Spettacolo
Il supermercato della pornografia nel libro della Gruber
Affrontare il tema della pornografia è una esigenza molto sentita. Genitori adulti e figli adolescenti sono coinvolti sempre più spesso su questo argomento di stringente attualità

Affrontare il tema della pornografia è una esigenza molto sentita. Genitori e figli adolescenti sono coinvolti sempre più spesso su questo argomento di stringente attualità. Secondo la giornalista oggi la pornografia è una vera e propria emergenza. Esiste da sempre, è vero, ma non aveva mai assunto una grande eco come oggi. Quest’ultimo libro di Lilli Gruber ‘Non Farti Fottere’ come il supermercato del porno online ti ruba fantasia, desiderio e i dati personali, edito da Rizzoli, è una inusuale inchiesta sul mondo del porno. Secondo l’autrice “(…) non è un problema morale. È un problema sociale e civile che va affrontato. E la prima necessità è parlarne”.
Siamo tutti coinvolti
La pornografia non è più una faccenda per soli adulti “consenzienti e paganti“. Tutt’altro.
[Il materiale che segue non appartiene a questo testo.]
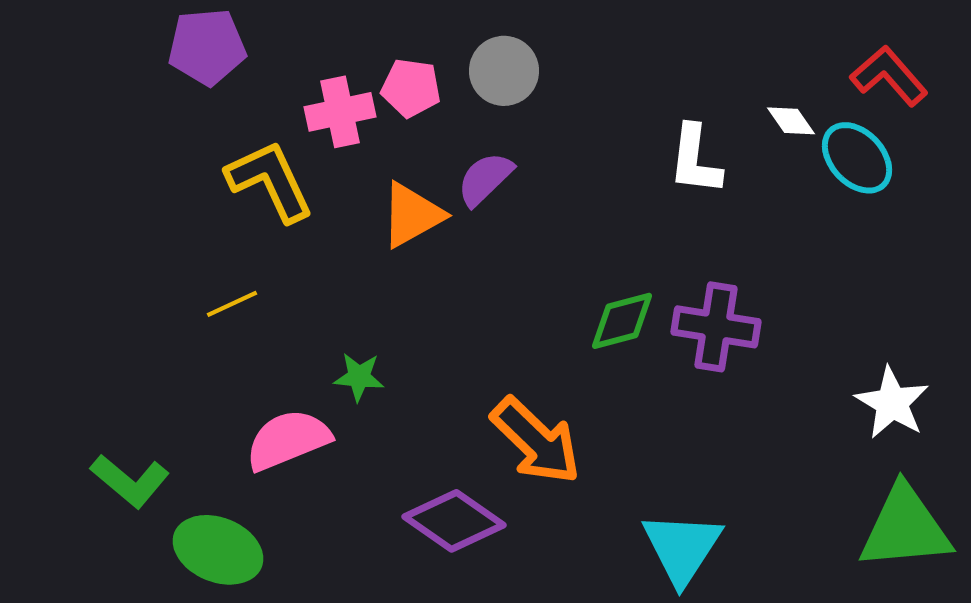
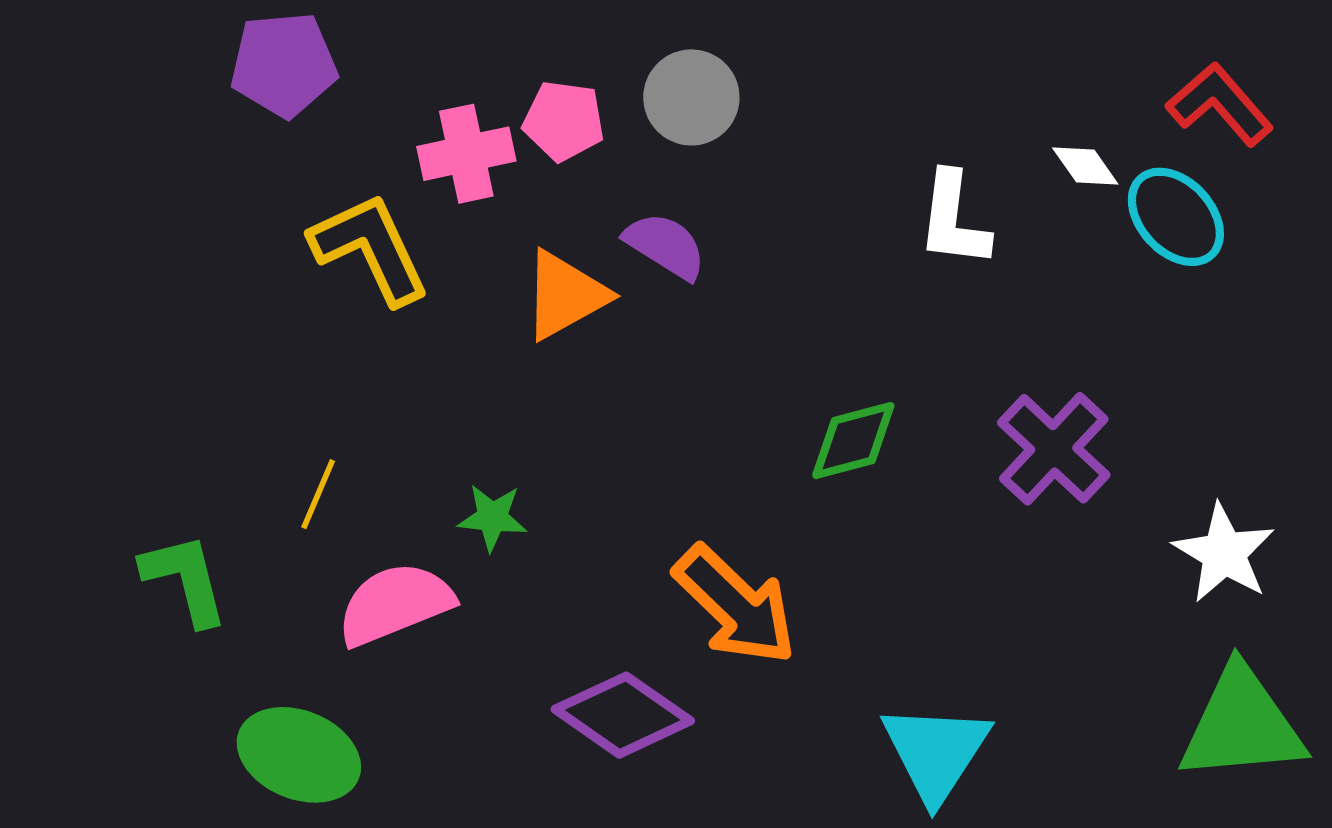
purple semicircle: (485, 179) -> (665, 246), turned 76
yellow line: (232, 304) -> (318, 494), moved, turned -42
purple cross: (716, 327) -> (1054, 449), moved, turned 34
green L-shape: (130, 481) -> (185, 579), moved, turned -144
Oggi sta travolgendo, con contenuti gratuiti e accessibili, anche giovani e, soprattutto, giovanissimi. Sono loro i più vulnerabili. Quelli sedotti e influenzati dal libero accesso e dai mille fraintendimenti a cui vengono sottoposti quotidianamente. Basta un clic. E hai voglia a inserire il “parental control”, a sfuocare le immagini su tutti i device personali e disponibili nelle nostre case. Il problema sollevato dalla giornalista, conduttrice di Otto e Mezzo su La7 , coinvolge le modalità, spesso scorrette, con cui sì vive oggi il sesso, le relazioni, i ruoli di genere. Gruber ipotizza che ormai questo oceano di disponibilità ci abbia travolti talmente tanto da aver già superato il punto di non ritorno.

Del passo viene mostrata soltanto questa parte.